**TASK PROMPT**: Beginning at the line that includes "[Ir para a página inicial] (56, 24)" in the entries below, print each line exactly as it appears, through the last one.

━━ AVAILABLE RECORDS ━━

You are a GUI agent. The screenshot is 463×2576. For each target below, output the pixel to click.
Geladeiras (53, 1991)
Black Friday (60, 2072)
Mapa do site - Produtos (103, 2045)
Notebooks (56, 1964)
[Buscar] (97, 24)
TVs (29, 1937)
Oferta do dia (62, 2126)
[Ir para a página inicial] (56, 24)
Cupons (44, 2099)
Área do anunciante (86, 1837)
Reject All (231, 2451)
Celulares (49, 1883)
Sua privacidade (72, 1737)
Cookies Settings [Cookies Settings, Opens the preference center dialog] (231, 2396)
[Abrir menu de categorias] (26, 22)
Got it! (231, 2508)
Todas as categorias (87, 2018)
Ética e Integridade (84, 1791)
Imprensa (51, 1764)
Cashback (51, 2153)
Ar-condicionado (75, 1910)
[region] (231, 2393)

━━━

**EXPECTED OUTPUT**:
[Ir para a página inicial] (56, 24)
Cupons (44, 2099)
Área do anunciante (86, 1837)
Reject All (231, 2451)
Celulares (49, 1883)
Sua privacidade (72, 1737)
Cookies Settings [Cookies Settings, Opens the preference center dialog] (231, 2396)
[Abrir menu de categorias] (26, 22)
Got it! (231, 2508)
Todas as categorias (87, 2018)
Ética e Integridade (84, 1791)
Imprensa (51, 1764)
Cashback (51, 2153)
Ar-condicionado (75, 1910)
[region] (231, 2393)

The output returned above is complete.